6. Through-limb wiring. All CAN and power cables route through the hollow rectangular-section aluminum leg links, exiting through O-ring-sealed bores. No external cable runs are present in the final build.

10.7.4 Gasket Material and Temperature Performance

Silicone gaskets and O-rings are rated to approximately −50°C or below (compound-dependent); nitrile O-rings to −40°C [30]. Both materials retain their sealing cross-section at −20°C, the Build 3 cold-weather design limit. For outdoor patrol applications in climates colder than −40°C, fluorosilicone or EPDM O-ring compounds would be substituted for nitrile. The Gore ePTFE membrane retains its porosity at any temperature the robot is designed to operate.

10.8 Traction

10.8.1 Foot Material Selection

The foot-pad carrier at the distal end of each tibia accepts a 50 mm-diameter, 8 mm-thick urethane pad at 50 Shore A hardness. Urethane provides:

  • Wet-surface traction comparable to rubber, with a coefficient of friction of approximately 0.5–2.5 depending on hardness grade and surface type. [22]
  • Chemical resistance to frost-melt road salt, lawn treatment chemicals, and petroleum products — all of which are encountered on outdoor patrol surfaces.
  • Replaceable cartridge design: the pad and its stainless foot-tip sphere (12 mm diameter, providing a defined IK contact point) are removable with two M4 hex bolts.

Below the urethane pad, the stainless foot-tip sphere provides a kinematically defined ground-contact point for the inverse-kinematics model. Without a defined contact geometry, the IK foot-position estimate varies as the pad deforms under load, introducing gait errors that the controller cannot compensate.

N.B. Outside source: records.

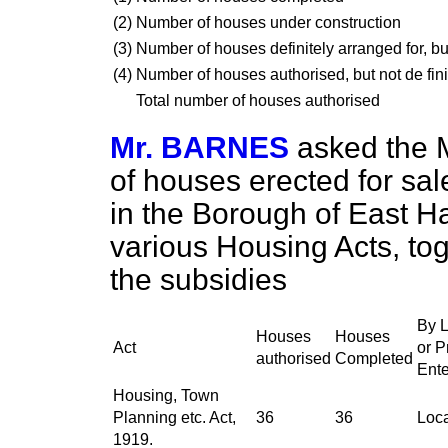
(2)
Number of houses under construction
(3)
Number of houses definitely arranged for, but
(4)
Number of houses authorised, but not de fini
Total number of houses authorised
Mr. BARNES
asked the M
of houses erected for
sal
in the Borough of East H
various Housing Acts, tog
the subsidies
By L
Houses
Houses
Act
or P
authorised
Completed
Ente
Housing, Town
Planning etc. Act,
36
36
Loca
1919.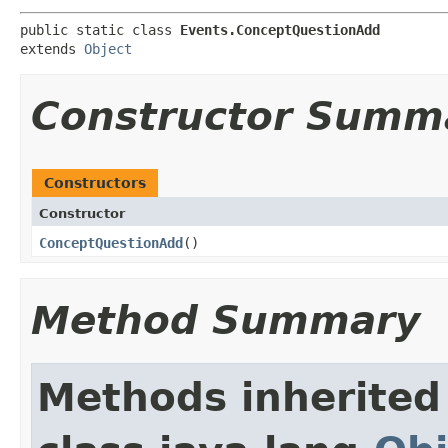
public static class 
Events.ConceptQuestionAdd
extends 
Object
Constructor Summ
Constructors
Constructor
ConceptQuestionAdd
()
Method Summary
Methods inherited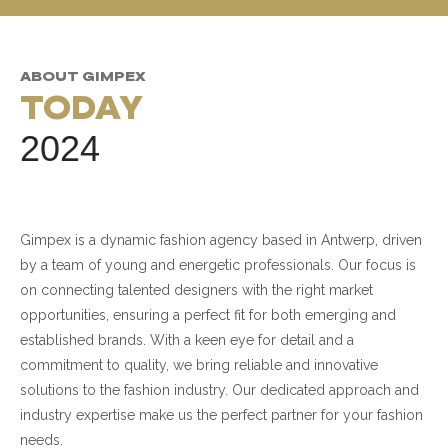
ABOUT GIMPEX
TODAY
2024
Gimpex is a dynamic fashion agency based in Antwerp, driven
by a team of young and energetic professionals. Our focus is
on connecting talented designers with the right market
opportunities, ensuring a perfect fit for both emerging and
established brands. With a keen eye for detail and a
commitment to quality, we bring reliable and innovative
solutions to the fashion industry. Our dedicated approach and
industry expertise make us the perfect partner for your fashion
needs.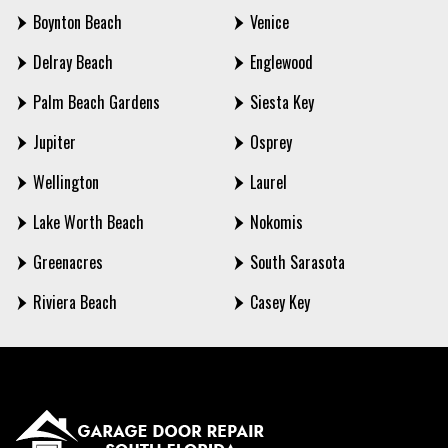
Boynton Beach
Venice
Delray Beach
Englewood
Palm Beach Gardens
Siesta Key
Jupiter
Osprey
Wellington
Laurel
Lake Worth Beach
Nokomis
Greenacres
South Sarasota
Riviera Beach
Casey Key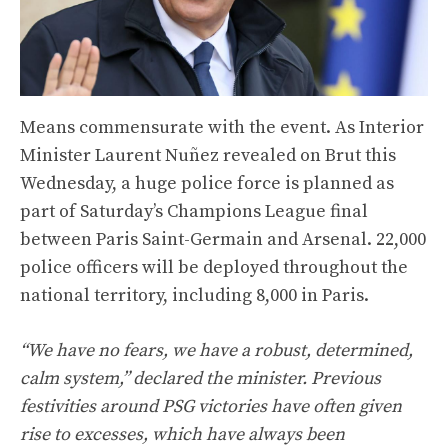
Means commensurate with the event. As Interior
Minister Laurent Nuñez revealed on Brut this
Wednesday, a huge police force is planned as
part of Saturday’s Champions League final
between Paris Saint-Germain and Arsenal. 22,000
police officers will be deployed throughout the
national territory, including 8,000 in Paris.
“We have no fears, we have a robust, determined,
calm system,” declared the minister. Previous
festivities around PSG victories have often given
rise to excesses, which have always been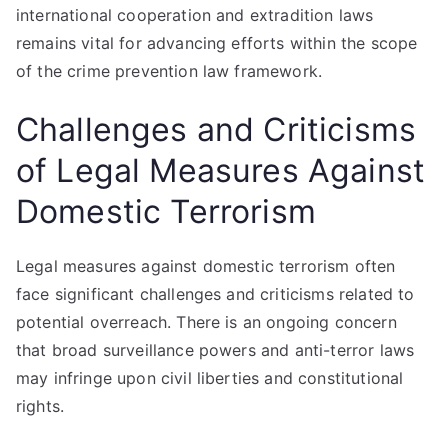
international cooperation and extradition laws
remains vital for advancing efforts within the scope
of the crime prevention law framework.
Challenges and Criticisms
of Legal Measures Against
Domestic Terrorism
Legal measures against domestic terrorism often
face significant challenges and criticisms related to
potential overreach. There is an ongoing concern
that broad surveillance powers and anti-terror laws
may infringe upon civil liberties and constitutional
rights.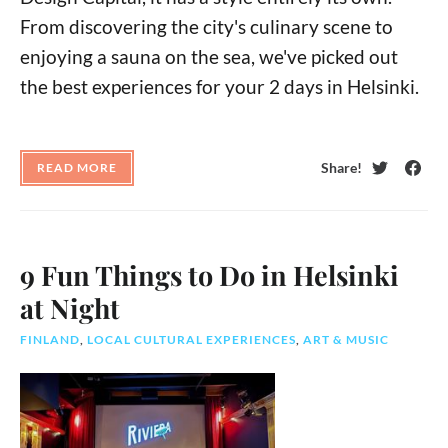
From discovering the city's culinary scene to
enjoying a sauna on the sea, we've picked out
the best experiences for your 2 days in Helsinki.
Share!
READ MORE
Twitter
Face
9 Fun Things to Do in Helsinki
at Night
FINLAND
,
LOCAL CULTURAL EXPERIENCES
,
ART & MUSIC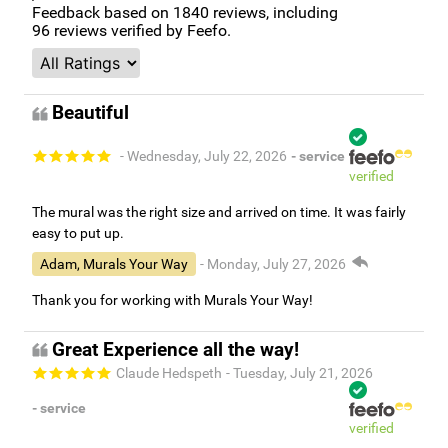
Feedback based on
1840
reviews, including
96
reviews verified by Feefo.
Beautiful
- Wednesday, July 22, 2026
- service
verified
The mural was the right size and arrived on time. It was fairly
easy to put up.
Adam, Murals Your Way
- Monday, July 27, 2026
Thank you for working with Murals Your Way!
Great Experience all the way!
Claude Hedspeth
- Tuesday, July 21, 2026
- service
verified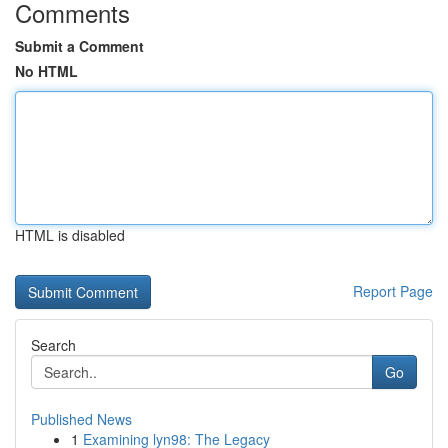
Comments
Submit a Comment
No HTML
HTML is disabled
Report Page
Search
Go
Published News
1
Examining lyn98: The Legacy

10.8.2 Snow and Ice Operation

The urethane compound at 50 Shore A remains compliant at −20°C (polyether-based polyurethane elastomers maintain functional flexibility to approximately −40°C or below, with standard grades exhibiting increased hardness of approximately 10–15 Shore points per 28°C temperature drop [27]). Hard rubber compounds, by contrast, stiffen significantly below −10°C due to cold crystallization, losing grip [28]. The urethane pad’s compliance at low temperature is the primary selection criterion for cold-weather traction.

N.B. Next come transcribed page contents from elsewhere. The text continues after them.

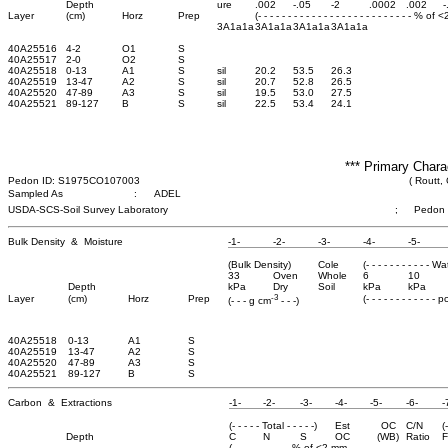
Depth
ure
.002
-.05
-2
.0002
.002
-
Layer
(cm)
Horz
Prep
(- - - - - - - - - - - - - - - - - - - - - - - - - - % of 
3A1a1a
3A1a1a
3A1a1a
3A1a1a
40A25516
4-2
O1
S
40A25517
2-0
O2
S
40A25518
0-13
A1
S
sil
20.2
53.5
26.3
40A25519
13-47
A2
S
sil
20.7
52.8
26.5
40A25520
47-89
A3
S
sil
19.5
53.0
27.5
40A25521
89-127
B
S
sil
22.5
53.4
24.1
*** Primary Chara
Pedon ID: S1975CO107003
( Routt,
Sampled As
:
ADEL
USDA-SCS-Soil Survey Laboratory
;
Pedon
Bulk Density & Moisture
-1-
-2-
-3-
-4-
-5-
(Bulk Density)
Cole
(- - - - - - - - - - - W
33
Oven
Whole
6
10
Depth
kPa
Dry
Soil
kPa
kPa
-3
Layer
(cm)
Horz
Prep
(- - - - - - - - - - - - 
(- - - g cm
- - -)
40A25518
0-13
A1
S
40A25519
13-47
A2
S
40A25520
47-89
A3
S
40A25521
89-127
B
S
Carbon & Extractions
-1-
-2-
-3-
-4-
-5-
-6-
-
(- - - - - Total - - - - -)
Est
OC
C/N
(
Depth
C
N
S
OC
(WB)
Ratio
F
(- - - - - - - - - - % of <2 mm - - - - - - - - -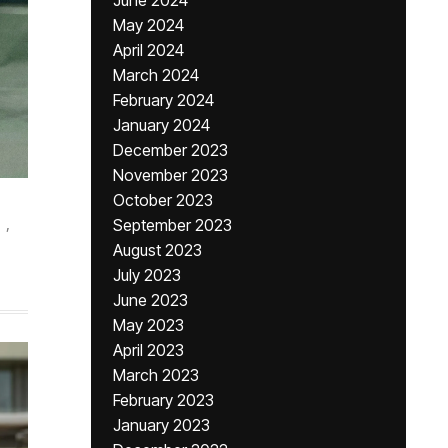
June 2024
May 2024
April 2024
March 2024
February 2024
January 2024
December 2023
November 2023
October 2023
,
September 2023
August 2023
July 2023
June 2023
May 2023
April 2023
March 2023
February 2023
January 2023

Figure 3 — Reference illustration: a commercial quadruped robot leg demonstrating the low-profile foot design and outdoor terrain contact typical of the build target (reference only, copyright source). Build …
Figure 3 — Reference illustration: a commercial quadruped robot leg demonstrating the low-profile foot design and outdoor terrain contact typical of the build target (reference only, copyright source). Build 3's foot uses a 50 mm urethane pad (50 Shore A) over a 12 mm stainless sphere contact point — a geometry optimized for kinematic precision while maintaining wet-surface traction and cold-weather compliance. — Reference only (copyright source). Source: https://whyps.com/boston-dynamics-announces-new-wildcat-quadruped-robot.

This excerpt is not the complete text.